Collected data
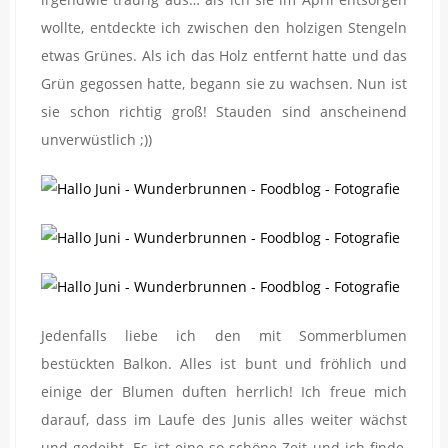
wollte, entdeckte ich zwischen den holzigen Stengeln
etwas Grünes. Als ich das Holz entfernt hatte und das
Grün gegossen hatte, begann sie zu wachsen. Nun ist
sie schon richtig groß! Stauden sind anscheinend
unverwüstlich ;))
Jedenfalls liebe ich den mit Sommerblumen
bestückten Balkon. Alles ist bunt und fröhlich und
einige der Blumen duften herrlich! Ich freue mich
darauf, dass im Laufe des Junis alles weiter wächst
und gedeiht. Es ist eine so schöne Zeit und ich finde,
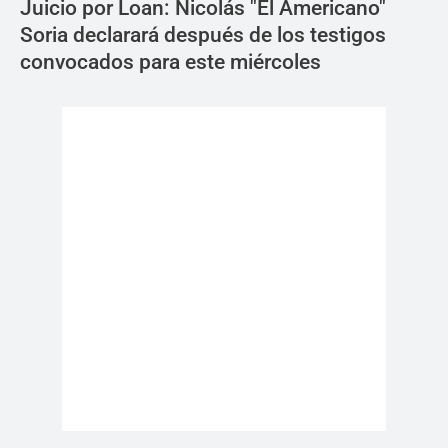
Juicio por Loan: Nicolás "El Americano"
Soria declarará después de los testigos
convocados para este miércoles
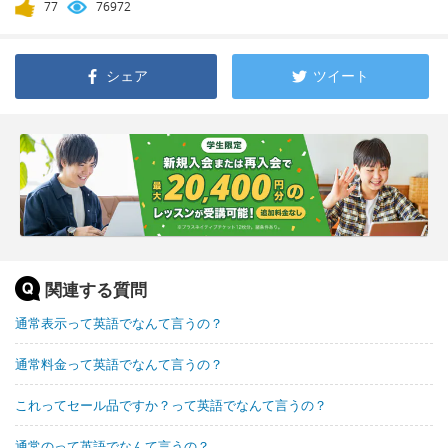
77
76972
シェア
ツイート
関連する質問
通常表示って英語でなんて言うの？
通常料金って英語でなんて言うの？
これってセール品ですか？って英語でなんて言うの？
通常のって英語でなんて言うの？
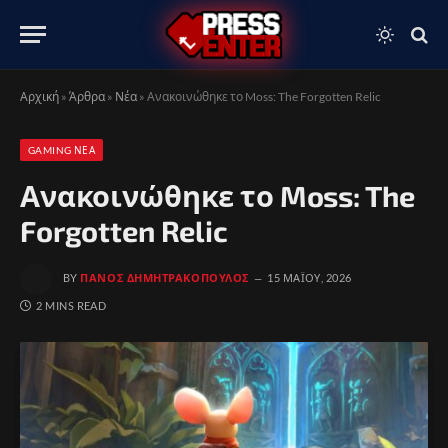
Αρχική
»
Άρθρα
»
Νέα
»
Ανακοινώθηκε το Moss: The Forgotten Relic
GAMING ΝΈΑ
Ανακοινώθηκε το Moss: The
Forgotten Relic
BY
ΠΆΝΟΣ ΔΗΜΗΤΡΑΚΌΠΟΥΛΟΣ
15 ΜΑΪ́ΟΥ, 2026
2 MINS READ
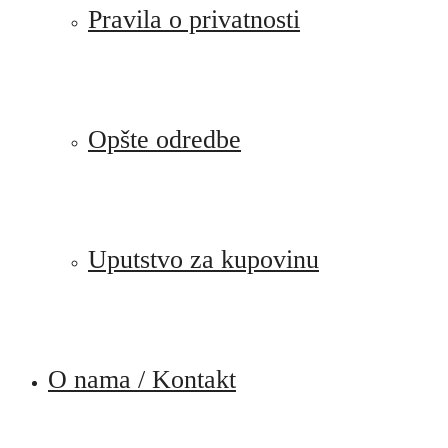
Pravila o privatnosti
Opšte odredbe
Uputstvo za kupovinu
O nama / Kontakt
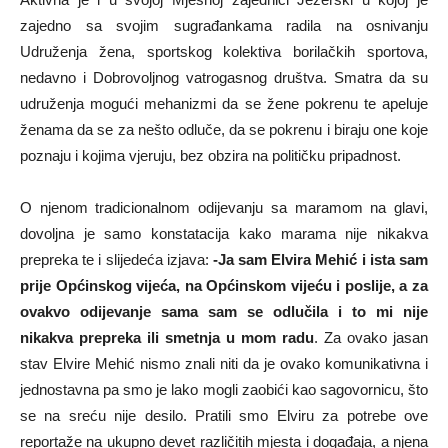
zajedno sa svojim sugrađankama radila na osnivanju
Udruženja žena, sportskog kolektiva borilačkih sportova,
nedavno i Dobrovoljnog vatrogasnog društva. Smatra da su
udruženja mogući mehanizmi da se žene pokrenu te apeluje
ženama da se za nešto odluče, da se pokrenu i biraju one koje
poznaju i kojima vjeruju, bez obzira na političku pripadnost.
O njenom tradicionalnom odijevanju sa maramom na glavi,
dovoljna je samo konstatacija kako marama nije nikakva
prepreka te i slijedeća izjava:
-Ja sam Elvira Mehić i ista sam
prije Općinskog vijeća, na Općinskom vijeću i poslije, a za
ovakvo odijevanje sama sam se odlučila i to mi nije
nikakva prepreka ili smetnja u mom radu
. Za ovako jasan
stav Elvire Mehić nismo znali niti da je ovako komunikativna i
jednostavna pa smo je lako mogli zaobići kao sagovornicu, što
se na sreću nije desilo. Pratili smo Elviru za potrebe ove
reportaže na ukupno devet različitih mjesta i događaja, a njena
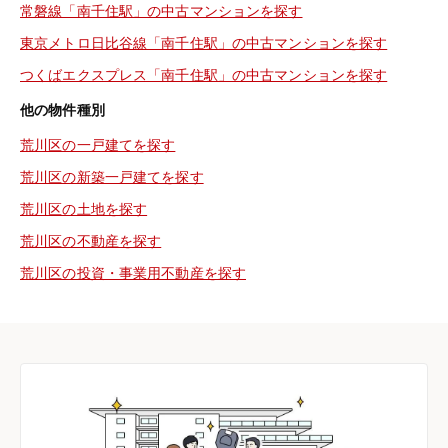
常磐線「南千住駅」の中古マンションを探す
東京メトロ日比谷線「南千住駅」の中古マンションを探す
つくばエクスプレス「南千住駅」の中古マンションを探す
他の物件種別
荒川区の一戸建てを探す
荒川区の新築一戸建てを探す
荒川区の土地を探す
荒川区の不動産を探す
荒川区の投資・事業用不動産を探す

**WHAT IS BEING ASKED:** Could you restate every entry above word for word, leaving out the pictures?

**WRITTEN SOLUTION:**
wollte, entdeckte ich zwischen den holzigen Stengeln
etwas Grünes. Als ich das Holz entfernt hatte und das
Grün gegossen hatte, begann sie zu wachsen. Nun ist
sie schon richtig groß! Stauden sind anscheinend
unverwüstlich ;))
Jedenfalls liebe ich den mit Sommerblumen
bestückten Balkon. Alles ist bunt und fröhlich und
einige der Blumen duften herrlich! Ich freue mich
darauf, dass im Laufe des Junis alles weiter wächst
und gedeiht. Es ist eine so schöne Zeit und ich finde,
Juicio por Loan: Nicolás "El Americano"
Soria declarará después de los testigos
convocados para este miércoles
77
76972
シェア
ツイート
関連する質問
通常表示って英語でなんて言うの？
通常料金って英語でなんて言うの？
これってセール品ですか？って英語でなんて言うの？
通常のって英語でなんて言うの？
Αρχική
»
Άρθρα
»
Νέα
»
Ανακοινώθηκε το Moss: The Forgotten Relic
GAMING ΝΈΑ
Ανακοινώθηκε το Moss: The
Forgotten Relic
BY
ΠΆΝΟΣ ΔΗΜΗΤΡΑΚΌΠΟΥΛΟΣ
15 ΜΑΪ́ΟΥ, 2026
2 MINS READ
Pravila o privatnosti
Opšte odredbe
Uputstvo za kupovinu
O nama / Kontakt
zajedno sa svojim sugrađankama radila na osnivanju
Udruženja žena, sportskog kolektiva borilačkih sportova,
nedavno i Dobrovoljnog vatrogasnog društva. Smatra da su
udruženja mogući mehanizmi da se žene pokrenu te apeluje
ženama da se za nešto odluče, da se pokrenu i biraju one koje
poznaju i kojima vjeruju, bez obzira na političku pripadnost.
O njenom tradicionalnom odijevanju sa maramom na glavi,
dovoljna je samo konstatacija kako marama nije nikakva
prepreka te i slijedeća izjava:
-Ja sam Elvira Mehić i ista sam
prije Općinskog vijeća, na Općinskom vijeću i poslije, a za
ovakvo odijevanje sama sam se odlučila i to mi nije
nikakva prepreka ili smetnja u mom radu
. Za ovako jasan
stav Elvire Mehić nismo znali niti da je ovako komunikativna i
jednostavna pa smo je lako mogli zaobići kao sagovornicu, što
se na sreću nije desilo. Pratili smo Elviru za potrebe ove
reportaže na ukupno devet različitih mjesta i događaja, a njena
常磐線「南千住駅」の中古マンションを探す
東京メトロ日比谷線「南千住駅」の中古マンションを探す
つくばエクスプレス「南千住駅」の中古マンションを探す
他の物件種別
荒川区の一戸建てを探す
荒川区の新築一戸建てを探す
荒川区の土地を探す
荒川区の不動産を探す
荒川区の投資・事業用不動産を探す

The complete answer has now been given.